In New York City, a small group of actors and entertainers, wishing to continue their social gatherings on Sundays, when New York's blue laws prevented the opening of public establishments, began to meet regularly as the "Jolly Corks," a name derived from a bar trick introduced by the group's organizer. While the meetings were held with regularity, apparently no form nor substance resulted, except for the adoption of a toast to members of the group not in attendance. Shortly before Christmas in 1867, only a few months after the fellows began to meet, one of their number died, leaving his wife and children destitute.

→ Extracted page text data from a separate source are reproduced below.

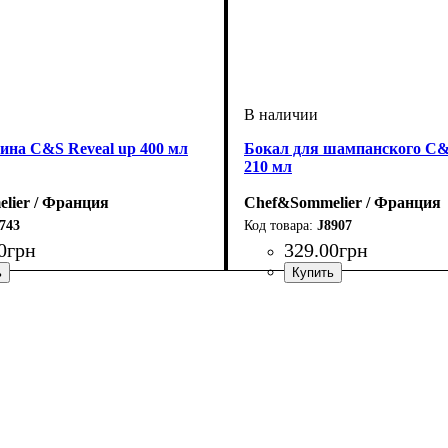
ина C&S Reveal up 400 мл
Бокал для шампанского C&
210 мл
lier / Франция
Chef&Sommelier / Франция
743
J8907
0
грн
329
.
00
грн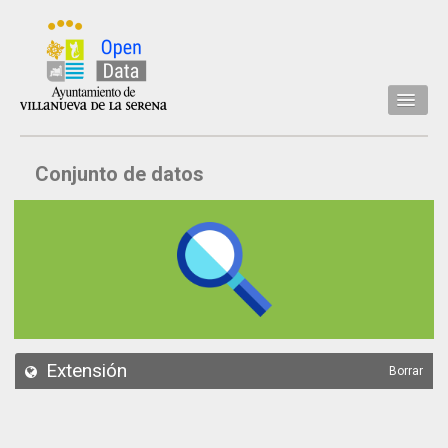
Inicio
Conjunto de datos
Datos
Conjuntos de datos
Concejalía
Temáticas
Acerca de
API
Extensión
Borrar
Actualización
Noticias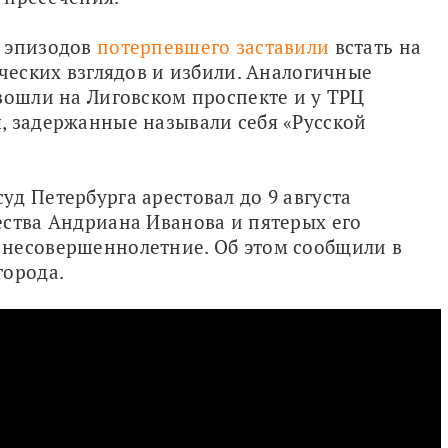
 эпизодов 
потерпевшего заставили
 встать на 
ческих взглядов и избили. Аналогичные 
зошли на Лиговском проспекте и у ТРЦ 
 задержанные называли себя «Русской 
д Петербурга арестовал до 9 августа 
ства Андриана Иванова и пятерых его 
несовершеннолетние. Об этом сообщили в 
города.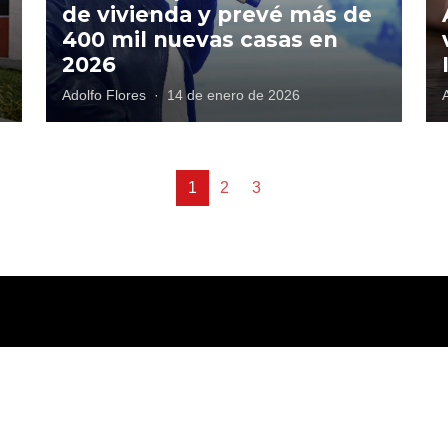
de vivienda y prevé más de
400 mil nuevas casas en
2026
Adolfo Flores
·
14 de enero de 2026
1
2
3
tica de privacidad
Términos y Condiciones
Directorio
Publicidad
Cont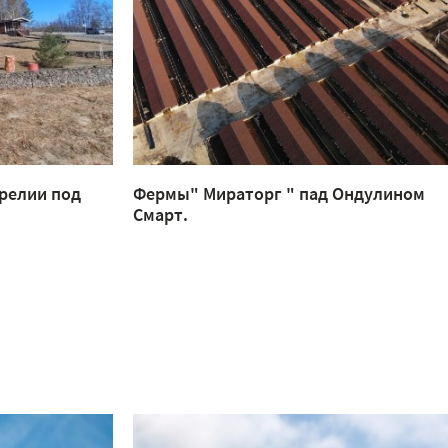
релии под
Фермы" Мираторг " пад Ондулином
Смарт.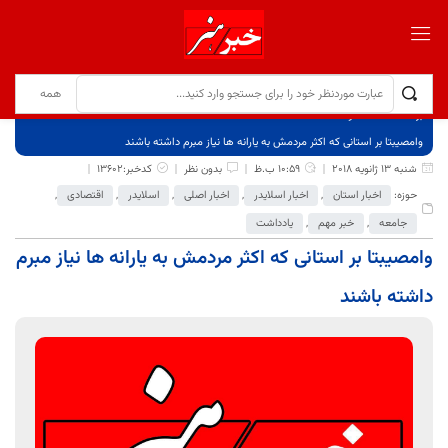
برگ نخست
نوشته‌ها
وامصیبتا بر استانی که اکثر مردمش به یارانه ها نیاز مبرم داشته باشند
شنبه 13 ژانویه 2018
10:59 ب.ظ
بدون نظر
کدخبر:13602
حوزه:
اخبار استان
,
اخبار اسلایدر
,
اخبار اصلی
,
اسلایدر
,
اقتصادی
,
جامعه
,
خبر مهم
,
یادداشت
وامصیبتا بر استانی که اکثر مردمش به یارانه ها نیاز مبرم
داشته باشند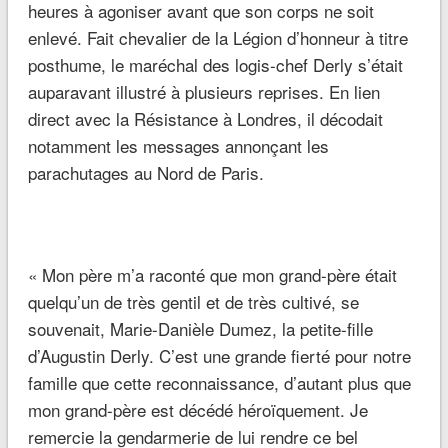
heures à agoniser avant que son corps ne soit
enlevé. Fait chevalier de la Légion d’honneur à titre
posthume, le maréchal des logis-chef Derly s’était
auparavant illustré à plusieurs reprises. En lien
direct avec la Résistance à Londres, il décodait
notamment les messages annonçant les
parachutages au Nord de Paris.
«
Mon père m’a raconté que mon grand-père était
quelqu’un de très gentil et de très cultivé,
se
souvenait, Marie-Danièle Dumez, la petite-fille
d’Augustin Derly.
C’est une grande fierté pour notre
famille que cette reconnaissance, d’autant plus que
mon grand-père est décédé héroïquement. Je
remercie la gendarmerie de lui rendre ce bel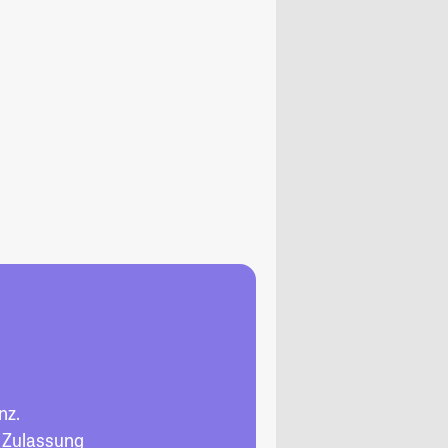
nz.
, Zulassung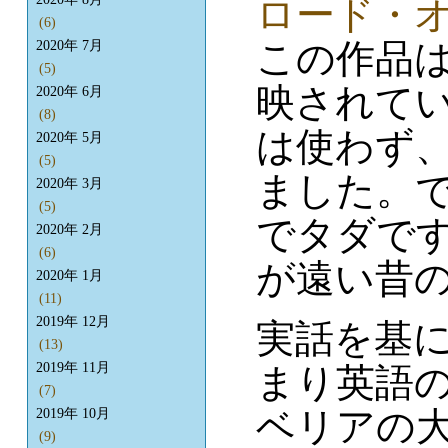
ロード・
(6)
この作品は
2020年 7月
(5)
映されて
2020年 6月
(8)
は使わず
2020年 5月
(5)
ました。
2020年 3月
(5)
でタダで
2020年 2月
(6)
が遠い昔
2020年 1月
(11)
2019年 12月
実話を基
(13)
2019年 11月
まり英語
(7)
ベリアの大
2019年 10月
(9)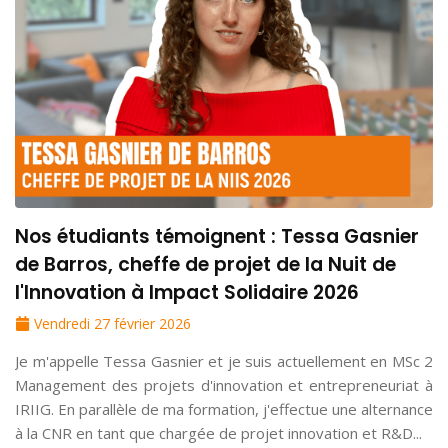
Nos étudiants témoignent : Tessa Gasnier
de Barros, cheffe de projet de la Nuit de
l'Innovation à Impact Solidaire 2026
Vendredi 27 février 2026
Je m'appelle Tessa Gasnier et je suis actuellement en MSc 2
Management des projets d'innovation et entrepreneuriat à
IRIIG. En parallèle de ma formation, j'effectue une alternance
à la CNR en tant que chargée de projet innovation et R&D...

This event gave rise to the notion that, in addition to good fellowship, the Jolly Corks needed a more noble purpose in order to endure, and serving not only their own in need, but others as well, would be appropriate. Two months later, on February 16, 1868, with a statement of serious purpose, an impressive set of rituals, a symbol of strength and majesty and such other elaborate trappings that might be expected of a group of actors and musicians, the new fraternal order was launched.
Since its founding on February 16, 1868, the Benevolent and Protective Order of Elks (BPOE) has been recognized by the noble creature that is the symbol of the Order. The elk is a peaceful animal, but will rise in defense of its own in the face of a threat. The majestic creature is fleet of foot and keen of perception. A most fitting representation, the stately elk is, for a distinctively American, intensely patriotic, family oriented organization subscribing to the cardinal principles of Elkdom, "Charity, Justice, Brotherly Love and Fidelity." The 15 Founders of the BPOE desired a readily identifiable creature of stature, indigenous to America. Eight members voted to adopt the elk, seven favored the buffalo.
The main Founder of the Elks, Brother Charles Algernon Sidney Vivian, an English-born actor, was a member of the British fraternity known as the Royal Antediluvian Order of Buffaloes. Brother Vivian especially desired to see the new Order adopt the title of "buffaloes," but the vote carried with the name of "Elks."